ARC-AGI 3 reportedly goes interactive. Instead of static before/after grids, models face environments that react to their actions, forcing multi-step hypothesis testing and feedback-driven exploration. That shift mirrors a broader trend in AI evaluation:

1Moving from static test sets to interactive tasks
2From one-shot answers to multi-step reasoning traces
3From closed-world puzzles to open-ended tool use

Critics call this “moving the goalposts.” Practitioners call it survival. When a supposedly decade-long benchmark compresses into a few training runs and some clever agent scaffolding, the only option is to build harder goals fast enough to stay ahead of the curve.

It's Not One Thing, It's Everything

Scaling pessimists and acceleration data both describe reality because they point at different curves. The slowdown shows up in one narrow vector: vanilla pre-training on a fixed transformer, where more parameters and “one internet” of data buy less gain each generation. Meanwhile, the actual capability frontier moves because researchers stack many orthogonal upgrades on top of that baseline.

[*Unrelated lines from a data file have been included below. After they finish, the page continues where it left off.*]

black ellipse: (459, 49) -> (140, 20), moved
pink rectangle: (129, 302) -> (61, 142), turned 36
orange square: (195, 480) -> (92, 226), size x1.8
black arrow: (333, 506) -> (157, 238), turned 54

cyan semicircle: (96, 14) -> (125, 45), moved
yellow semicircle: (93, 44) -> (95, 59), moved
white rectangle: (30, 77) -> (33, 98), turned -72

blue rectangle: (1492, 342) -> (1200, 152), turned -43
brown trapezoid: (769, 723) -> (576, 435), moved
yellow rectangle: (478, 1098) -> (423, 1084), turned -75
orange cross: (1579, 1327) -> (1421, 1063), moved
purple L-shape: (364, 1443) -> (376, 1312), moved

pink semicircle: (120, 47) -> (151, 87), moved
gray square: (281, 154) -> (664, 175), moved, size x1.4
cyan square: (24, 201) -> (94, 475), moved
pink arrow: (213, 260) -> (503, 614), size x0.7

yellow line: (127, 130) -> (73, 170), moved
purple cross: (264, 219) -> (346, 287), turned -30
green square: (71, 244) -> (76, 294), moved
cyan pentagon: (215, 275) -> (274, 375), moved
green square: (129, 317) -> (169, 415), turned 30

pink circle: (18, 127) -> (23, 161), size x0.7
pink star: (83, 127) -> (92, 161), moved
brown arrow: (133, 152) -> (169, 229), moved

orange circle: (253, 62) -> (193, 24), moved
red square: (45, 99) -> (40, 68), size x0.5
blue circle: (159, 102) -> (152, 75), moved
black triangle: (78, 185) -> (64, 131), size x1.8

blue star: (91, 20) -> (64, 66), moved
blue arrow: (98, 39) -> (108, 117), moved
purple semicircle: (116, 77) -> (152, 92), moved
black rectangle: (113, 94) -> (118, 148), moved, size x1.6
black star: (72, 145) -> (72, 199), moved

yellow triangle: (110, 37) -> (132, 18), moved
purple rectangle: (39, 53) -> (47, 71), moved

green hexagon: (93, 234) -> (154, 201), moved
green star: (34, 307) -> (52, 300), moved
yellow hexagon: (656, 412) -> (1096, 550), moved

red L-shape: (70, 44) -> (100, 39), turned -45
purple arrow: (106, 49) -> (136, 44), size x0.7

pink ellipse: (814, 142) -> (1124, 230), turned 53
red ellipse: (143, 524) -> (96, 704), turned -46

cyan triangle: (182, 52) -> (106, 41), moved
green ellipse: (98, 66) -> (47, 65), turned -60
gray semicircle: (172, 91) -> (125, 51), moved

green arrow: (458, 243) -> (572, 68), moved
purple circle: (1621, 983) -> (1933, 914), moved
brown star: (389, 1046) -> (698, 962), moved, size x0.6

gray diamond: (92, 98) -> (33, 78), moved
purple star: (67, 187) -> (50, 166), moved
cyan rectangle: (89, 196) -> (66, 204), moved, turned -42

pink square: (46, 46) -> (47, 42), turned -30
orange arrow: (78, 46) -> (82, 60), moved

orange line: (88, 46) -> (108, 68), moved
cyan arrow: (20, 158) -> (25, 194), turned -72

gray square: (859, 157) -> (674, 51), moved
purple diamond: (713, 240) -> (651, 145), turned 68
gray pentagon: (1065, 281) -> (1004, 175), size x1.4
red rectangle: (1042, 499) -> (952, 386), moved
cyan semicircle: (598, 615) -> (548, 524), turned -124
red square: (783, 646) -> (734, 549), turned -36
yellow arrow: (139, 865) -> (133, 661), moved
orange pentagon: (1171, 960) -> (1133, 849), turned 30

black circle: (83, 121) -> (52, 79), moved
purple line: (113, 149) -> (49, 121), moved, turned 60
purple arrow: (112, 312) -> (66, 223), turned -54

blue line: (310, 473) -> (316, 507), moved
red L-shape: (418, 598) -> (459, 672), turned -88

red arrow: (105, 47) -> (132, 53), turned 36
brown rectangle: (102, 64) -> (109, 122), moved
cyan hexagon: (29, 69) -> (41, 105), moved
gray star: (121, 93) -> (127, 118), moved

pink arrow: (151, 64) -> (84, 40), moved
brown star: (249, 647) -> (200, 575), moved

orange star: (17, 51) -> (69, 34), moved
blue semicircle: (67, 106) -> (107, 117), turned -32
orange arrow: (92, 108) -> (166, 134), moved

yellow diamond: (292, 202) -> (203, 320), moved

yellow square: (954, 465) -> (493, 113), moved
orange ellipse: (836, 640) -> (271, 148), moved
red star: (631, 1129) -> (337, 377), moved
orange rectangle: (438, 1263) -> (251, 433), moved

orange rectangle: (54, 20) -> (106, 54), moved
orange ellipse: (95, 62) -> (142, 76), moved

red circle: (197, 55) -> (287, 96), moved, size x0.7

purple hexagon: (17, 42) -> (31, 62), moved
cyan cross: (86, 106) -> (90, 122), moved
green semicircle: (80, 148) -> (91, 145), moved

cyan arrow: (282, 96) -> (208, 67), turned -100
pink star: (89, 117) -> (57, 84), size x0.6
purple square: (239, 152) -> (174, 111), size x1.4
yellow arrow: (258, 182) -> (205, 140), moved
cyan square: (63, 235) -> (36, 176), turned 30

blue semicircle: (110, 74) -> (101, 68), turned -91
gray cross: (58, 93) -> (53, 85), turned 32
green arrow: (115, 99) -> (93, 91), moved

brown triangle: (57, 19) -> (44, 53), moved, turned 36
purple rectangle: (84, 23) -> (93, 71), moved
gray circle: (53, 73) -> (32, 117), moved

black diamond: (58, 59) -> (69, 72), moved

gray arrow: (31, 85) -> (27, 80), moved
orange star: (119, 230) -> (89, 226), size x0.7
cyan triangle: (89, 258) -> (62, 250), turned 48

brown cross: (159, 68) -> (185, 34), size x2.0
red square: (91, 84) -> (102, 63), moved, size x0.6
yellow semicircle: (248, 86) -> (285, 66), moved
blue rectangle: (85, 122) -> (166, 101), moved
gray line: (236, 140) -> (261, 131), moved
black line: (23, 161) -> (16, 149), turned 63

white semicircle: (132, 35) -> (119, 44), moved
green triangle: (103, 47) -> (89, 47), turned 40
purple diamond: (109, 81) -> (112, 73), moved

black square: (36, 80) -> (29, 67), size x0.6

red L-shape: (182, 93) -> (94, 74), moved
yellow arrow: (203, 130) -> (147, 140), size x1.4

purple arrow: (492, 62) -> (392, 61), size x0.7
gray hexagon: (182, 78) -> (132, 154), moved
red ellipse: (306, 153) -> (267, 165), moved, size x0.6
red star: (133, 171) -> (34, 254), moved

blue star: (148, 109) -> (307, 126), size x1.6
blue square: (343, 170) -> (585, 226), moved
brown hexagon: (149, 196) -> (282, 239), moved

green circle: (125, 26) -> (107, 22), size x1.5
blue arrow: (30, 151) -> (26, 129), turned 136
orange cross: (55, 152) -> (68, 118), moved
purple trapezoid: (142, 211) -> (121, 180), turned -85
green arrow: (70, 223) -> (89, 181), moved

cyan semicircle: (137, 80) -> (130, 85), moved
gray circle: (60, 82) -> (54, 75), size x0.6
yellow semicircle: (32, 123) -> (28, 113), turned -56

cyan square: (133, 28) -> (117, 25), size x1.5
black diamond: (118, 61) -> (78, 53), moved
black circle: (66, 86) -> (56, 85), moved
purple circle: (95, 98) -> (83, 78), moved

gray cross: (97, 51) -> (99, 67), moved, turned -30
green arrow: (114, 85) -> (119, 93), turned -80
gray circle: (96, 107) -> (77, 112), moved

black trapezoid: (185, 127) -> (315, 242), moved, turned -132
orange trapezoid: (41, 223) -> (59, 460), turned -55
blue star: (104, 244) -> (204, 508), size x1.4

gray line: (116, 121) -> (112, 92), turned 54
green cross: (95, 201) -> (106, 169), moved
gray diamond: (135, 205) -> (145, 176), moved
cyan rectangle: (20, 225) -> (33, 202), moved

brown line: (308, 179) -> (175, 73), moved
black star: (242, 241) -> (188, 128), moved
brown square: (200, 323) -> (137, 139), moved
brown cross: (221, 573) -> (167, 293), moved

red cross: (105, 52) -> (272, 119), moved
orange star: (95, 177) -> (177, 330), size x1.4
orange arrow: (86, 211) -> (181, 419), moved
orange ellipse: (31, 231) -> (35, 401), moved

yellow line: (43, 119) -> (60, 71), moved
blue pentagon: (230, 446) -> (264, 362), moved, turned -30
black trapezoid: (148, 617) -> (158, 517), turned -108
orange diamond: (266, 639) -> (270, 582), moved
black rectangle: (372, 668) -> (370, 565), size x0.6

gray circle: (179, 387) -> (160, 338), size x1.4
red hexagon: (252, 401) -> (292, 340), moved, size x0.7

Test-time compute now acts like a second scaling law. Techniques such as Chain of Thought prompting, tree search, and tool-augmented reasoning let the same base model spend far more FLOPs per question, trading latency for accuracy. On tasks like math word problems and planning, simply allowing multi-step reasoning can jump success rates by double digits without changing the underlying weights.

Architectural innovation quietly rewires how models spend their capacity. Mixture of Experts routes tokens through small subsets of specialized sub-networks, effectively increasing parameter count by 5–10x while keeping inference costs near a dense model. Structured State Space Models (SSMs) and hybrid transformer-SSM stacks push sequence length and stability, enabling models that can handle sprawling contexts and long-horizon plans.

Around those cores, agentic scaffolding turns static models into systems that behave more like workers than autocomplete engines. Multi-agent orchestrators, tool routers, and planning frameworks let LLMs call APIs, write and execute code, search the web, and iteratively refine outputs. Benchmarks like ARC-AGI jump not because the base model suddenly “understands” more, but because it now sits inside a problem-solving loop.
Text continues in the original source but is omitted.